Entries shown: Begin

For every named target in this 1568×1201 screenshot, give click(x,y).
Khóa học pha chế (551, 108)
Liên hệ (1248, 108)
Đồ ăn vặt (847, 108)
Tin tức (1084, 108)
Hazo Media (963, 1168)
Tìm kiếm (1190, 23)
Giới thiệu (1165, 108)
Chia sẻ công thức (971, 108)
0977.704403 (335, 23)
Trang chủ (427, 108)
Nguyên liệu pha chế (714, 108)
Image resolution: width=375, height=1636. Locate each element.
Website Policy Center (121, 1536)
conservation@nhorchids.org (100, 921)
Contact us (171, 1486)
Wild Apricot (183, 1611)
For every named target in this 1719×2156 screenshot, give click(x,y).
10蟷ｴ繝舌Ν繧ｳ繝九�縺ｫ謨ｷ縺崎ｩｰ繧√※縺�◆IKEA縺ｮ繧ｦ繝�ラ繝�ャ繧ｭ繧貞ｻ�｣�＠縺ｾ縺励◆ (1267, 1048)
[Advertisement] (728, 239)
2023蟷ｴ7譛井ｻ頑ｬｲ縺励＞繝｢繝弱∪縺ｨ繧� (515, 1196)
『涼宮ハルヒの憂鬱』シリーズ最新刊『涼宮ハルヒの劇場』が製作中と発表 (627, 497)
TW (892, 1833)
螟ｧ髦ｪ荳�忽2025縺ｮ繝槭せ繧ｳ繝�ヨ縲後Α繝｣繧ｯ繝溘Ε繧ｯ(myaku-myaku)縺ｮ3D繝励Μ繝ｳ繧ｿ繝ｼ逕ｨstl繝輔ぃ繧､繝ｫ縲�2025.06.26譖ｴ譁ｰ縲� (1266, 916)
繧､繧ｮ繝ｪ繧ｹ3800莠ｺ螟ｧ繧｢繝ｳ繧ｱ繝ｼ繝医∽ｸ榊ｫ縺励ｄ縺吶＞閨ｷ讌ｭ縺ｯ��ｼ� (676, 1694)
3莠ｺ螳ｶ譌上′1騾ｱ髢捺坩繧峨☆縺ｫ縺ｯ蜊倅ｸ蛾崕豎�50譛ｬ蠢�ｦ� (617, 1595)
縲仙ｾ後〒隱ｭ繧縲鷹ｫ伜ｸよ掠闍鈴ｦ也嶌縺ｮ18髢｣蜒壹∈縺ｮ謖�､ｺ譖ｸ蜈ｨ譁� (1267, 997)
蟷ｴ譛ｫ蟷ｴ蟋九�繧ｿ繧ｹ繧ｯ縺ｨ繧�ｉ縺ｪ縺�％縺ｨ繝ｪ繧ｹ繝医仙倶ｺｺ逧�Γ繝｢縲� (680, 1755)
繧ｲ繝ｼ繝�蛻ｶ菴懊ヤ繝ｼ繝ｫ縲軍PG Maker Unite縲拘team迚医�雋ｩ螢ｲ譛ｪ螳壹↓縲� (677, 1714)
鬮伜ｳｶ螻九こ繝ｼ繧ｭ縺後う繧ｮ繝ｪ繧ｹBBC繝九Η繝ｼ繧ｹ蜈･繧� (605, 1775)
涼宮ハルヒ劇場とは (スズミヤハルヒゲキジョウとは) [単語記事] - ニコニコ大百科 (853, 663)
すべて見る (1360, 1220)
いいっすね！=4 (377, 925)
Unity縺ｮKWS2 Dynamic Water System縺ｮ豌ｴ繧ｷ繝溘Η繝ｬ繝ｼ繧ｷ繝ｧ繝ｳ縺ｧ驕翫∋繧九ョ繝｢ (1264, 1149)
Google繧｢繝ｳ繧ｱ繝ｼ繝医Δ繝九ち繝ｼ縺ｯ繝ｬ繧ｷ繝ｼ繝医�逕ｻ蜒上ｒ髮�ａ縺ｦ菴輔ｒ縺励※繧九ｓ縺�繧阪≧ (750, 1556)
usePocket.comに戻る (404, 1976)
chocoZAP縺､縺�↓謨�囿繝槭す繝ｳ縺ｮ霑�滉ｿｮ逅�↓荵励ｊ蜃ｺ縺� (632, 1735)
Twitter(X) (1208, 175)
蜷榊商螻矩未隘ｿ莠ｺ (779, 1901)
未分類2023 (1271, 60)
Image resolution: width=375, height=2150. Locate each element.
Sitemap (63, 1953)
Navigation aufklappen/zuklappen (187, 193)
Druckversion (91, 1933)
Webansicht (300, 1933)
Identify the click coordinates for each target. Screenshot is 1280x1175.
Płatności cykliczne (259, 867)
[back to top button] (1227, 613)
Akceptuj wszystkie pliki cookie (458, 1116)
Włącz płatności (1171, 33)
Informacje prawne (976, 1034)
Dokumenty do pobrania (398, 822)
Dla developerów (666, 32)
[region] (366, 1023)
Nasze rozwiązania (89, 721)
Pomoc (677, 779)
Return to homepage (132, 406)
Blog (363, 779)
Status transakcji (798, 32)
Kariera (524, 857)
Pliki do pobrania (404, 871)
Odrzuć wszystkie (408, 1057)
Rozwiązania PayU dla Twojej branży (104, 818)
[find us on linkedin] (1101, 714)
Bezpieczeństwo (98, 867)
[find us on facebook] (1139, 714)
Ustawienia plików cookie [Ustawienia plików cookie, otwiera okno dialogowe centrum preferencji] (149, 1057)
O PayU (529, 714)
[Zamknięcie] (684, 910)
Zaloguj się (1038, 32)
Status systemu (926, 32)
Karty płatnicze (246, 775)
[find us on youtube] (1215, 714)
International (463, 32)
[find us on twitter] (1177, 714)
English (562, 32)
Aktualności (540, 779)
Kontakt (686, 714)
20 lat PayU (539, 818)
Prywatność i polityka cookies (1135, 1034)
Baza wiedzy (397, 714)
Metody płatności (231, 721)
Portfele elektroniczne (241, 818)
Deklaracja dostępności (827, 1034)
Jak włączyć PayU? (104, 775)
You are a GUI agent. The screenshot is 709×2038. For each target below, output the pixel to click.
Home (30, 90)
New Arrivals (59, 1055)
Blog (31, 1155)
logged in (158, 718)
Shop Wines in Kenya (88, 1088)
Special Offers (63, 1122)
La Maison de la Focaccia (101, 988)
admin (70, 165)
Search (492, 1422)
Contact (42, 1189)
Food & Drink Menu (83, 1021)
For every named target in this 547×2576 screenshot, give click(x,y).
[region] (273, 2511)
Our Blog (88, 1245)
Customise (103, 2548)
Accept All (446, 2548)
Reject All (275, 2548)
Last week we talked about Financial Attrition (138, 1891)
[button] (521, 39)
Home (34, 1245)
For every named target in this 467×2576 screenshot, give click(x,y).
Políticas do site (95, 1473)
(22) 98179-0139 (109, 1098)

Entries shown: End

=== Problem to solve ===
Return every record above exactly as written.

=== Result of this exercise ===
For every named target in this 1568×1201 screenshot, give click(x,y).
Khóa học pha chế (551, 108)
Liên hệ (1248, 108)
Đồ ăn vặt (847, 108)
Tin tức (1084, 108)
Hazo Media (963, 1168)
Tìm kiếm (1190, 23)
Giới thiệu (1165, 108)
Chia sẻ công thức (971, 108)
0977.704403 (335, 23)
Trang chủ (427, 108)
Nguyên liệu pha chế (714, 108)
Image resolution: width=375, height=1636. Locate each element.
Website Policy Center (121, 1536)
conservation@nhorchids.org (100, 921)
Contact us (171, 1486)
Wild Apricot (183, 1611)
For every named target in this 1719×2156 screenshot, give click(x,y).
10蟷ｴ繝舌Ν繧ｳ繝九�縺ｫ謨ｷ縺崎ｩｰ繧√※縺�◆IKEA縺ｮ繧ｦ繝�ラ繝�ャ繧ｭ繧貞ｻ�｣�＠縺ｾ縺励◆ (1267, 1048)
[Advertisement] (728, 239)
2023蟷ｴ7譛井ｻ頑ｬｲ縺励＞繝｢繝弱∪縺ｨ繧� (515, 1196)
『涼宮ハルヒの憂鬱』シリーズ最新刊『涼宮ハルヒの劇場』が製作中と発表 (627, 497)
TW (892, 1833)
螟ｧ髦ｪ荳�忽2025縺ｮ繝槭せ繧ｳ繝�ヨ縲後Α繝｣繧ｯ繝溘Ε繧ｯ(myaku-myaku)縺ｮ3D繝励Μ繝ｳ繧ｿ繝ｼ逕ｨstl繝輔ぃ繧､繝ｫ縲�2025.06.26譖ｴ譁ｰ縲� (1266, 916)
繧､繧ｮ繝ｪ繧ｹ3800莠ｺ螟ｧ繧｢繝ｳ繧ｱ繝ｼ繝医∽ｸ榊ｫ縺励ｄ縺吶＞閨ｷ讌ｭ縺ｯ��ｼ� (676, 1694)
3莠ｺ螳ｶ譌上′1騾ｱ髢捺坩繧峨☆縺ｫ縺ｯ蜊倅ｸ蛾崕豎�50譛ｬ蠢�ｦ� (617, 1595)
縲仙ｾ後〒隱ｭ繧縲鷹ｫ伜ｸよ掠闍鈴ｦ也嶌縺ｮ18髢｣蜒壹∈縺ｮ謖�､ｺ譖ｸ蜈ｨ譁� (1267, 997)
蟷ｴ譛ｫ蟷ｴ蟋九�繧ｿ繧ｹ繧ｯ縺ｨ繧�ｉ縺ｪ縺�％縺ｨ繝ｪ繧ｹ繝医仙倶ｺｺ逧�Γ繝｢縲� (680, 1755)
繧ｲ繝ｼ繝�蛻ｶ菴懊ヤ繝ｼ繝ｫ縲軍PG Maker Unite縲拘team迚医�雋ｩ螢ｲ譛ｪ螳壹↓縲� (677, 1714)
鬮伜ｳｶ螻九こ繝ｼ繧ｭ縺後う繧ｮ繝ｪ繧ｹBBC繝九Η繝ｼ繧ｹ蜈･繧� (605, 1775)
涼宮ハルヒ劇場とは (スズミヤハルヒゲキジョウとは) [単語記事] - ニコニコ大百科 (853, 663)
すべて見る (1360, 1220)
いいっすね！=4 (377, 925)
Unity縺ｮKWS2 Dynamic Water System縺ｮ豌ｴ繧ｷ繝溘Η繝ｬ繝ｼ繧ｷ繝ｧ繝ｳ縺ｧ驕翫∋繧九ョ繝｢ (1264, 1149)
Google繧｢繝ｳ繧ｱ繝ｼ繝医Δ繝九ち繝ｼ縺ｯ繝ｬ繧ｷ繝ｼ繝医�逕ｻ蜒上ｒ髮�ａ縺ｦ菴輔ｒ縺励※繧九ｓ縺�繧阪≧ (750, 1556)
usePocket.comに戻る (404, 1976)
chocoZAP縺､縺�↓謨�囿繝槭す繝ｳ縺ｮ霑�滉ｿｮ逅�↓荵励ｊ蜃ｺ縺� (632, 1735)
Twitter(X) (1208, 175)
蜷榊商螻矩未隘ｿ莠ｺ (779, 1901)
未分類2023 (1271, 60)
Image resolution: width=375, height=2150. Locate each element.
Sitemap (63, 1953)
Navigation aufklappen/zuklappen (187, 193)
Druckversion (91, 1933)
Webansicht (300, 1933)
Identify the click coordinates for each target. Screenshot is 1280x1175.
Płatności cykliczne (259, 867)
[back to top button] (1227, 613)
Akceptuj wszystkie pliki cookie (458, 1116)
Włącz płatności (1171, 33)
Informacje prawne (976, 1034)
Dokumenty do pobrania (398, 822)
Dla developerów (666, 32)
[region] (366, 1023)
Nasze rozwiązania (89, 721)
Pomoc (677, 779)
Return to homepage (132, 406)
Blog (363, 779)
Status transakcji (798, 32)
Kariera (524, 857)
Pliki do pobrania (404, 871)
Odrzuć wszystkie (408, 1057)
Rozwiązania PayU dla Twojej branży (104, 818)
[find us on linkedin] (1101, 714)
Bezpieczeństwo (98, 867)
[find us on facebook] (1139, 714)
Ustawienia plików cookie [Ustawienia plików cookie, otwiera okno dialogowe centrum preferencji] (149, 1057)
O PayU (529, 714)
[Zamknięcie] (684, 910)
Zaloguj się (1038, 32)
Status systemu (926, 32)
Karty płatnicze (246, 775)
[find us on youtube] (1215, 714)
International (463, 32)
[find us on twitter] (1177, 714)
English (562, 32)
Aktualności (540, 779)
Kontakt (686, 714)
20 lat PayU (539, 818)
Prywatność i polityka cookies (1135, 1034)
Baza wiedzy (397, 714)
Metody płatności (231, 721)
Portfele elektroniczne (241, 818)
Deklaracja dostępności (827, 1034)
Jak włączyć PayU? (104, 775)
You are a GUI agent. The screenshot is 709×2038. For each target below, output the pixel to click.
Home (30, 90)
New Arrivals (59, 1055)
Blog (31, 1155)
logged in (158, 718)
Shop Wines in Kenya (88, 1088)
Special Offers (63, 1122)
La Maison de la Focaccia (101, 988)
admin (70, 165)
Search (492, 1422)
Contact (42, 1189)
Food & Drink Menu (83, 1021)
For every named target in this 547×2576 screenshot, give click(x,y).
[region] (273, 2511)
Our Blog (88, 1245)
Customise (103, 2548)
Accept All (446, 2548)
Reject All (275, 2548)
Last week we talked about Financial Attrition (138, 1891)
[button] (521, 39)
Home (34, 1245)
For every named target in this 467×2576 screenshot, give click(x,y).
Políticas do site (95, 1473)
(22) 98179-0139 (109, 1098)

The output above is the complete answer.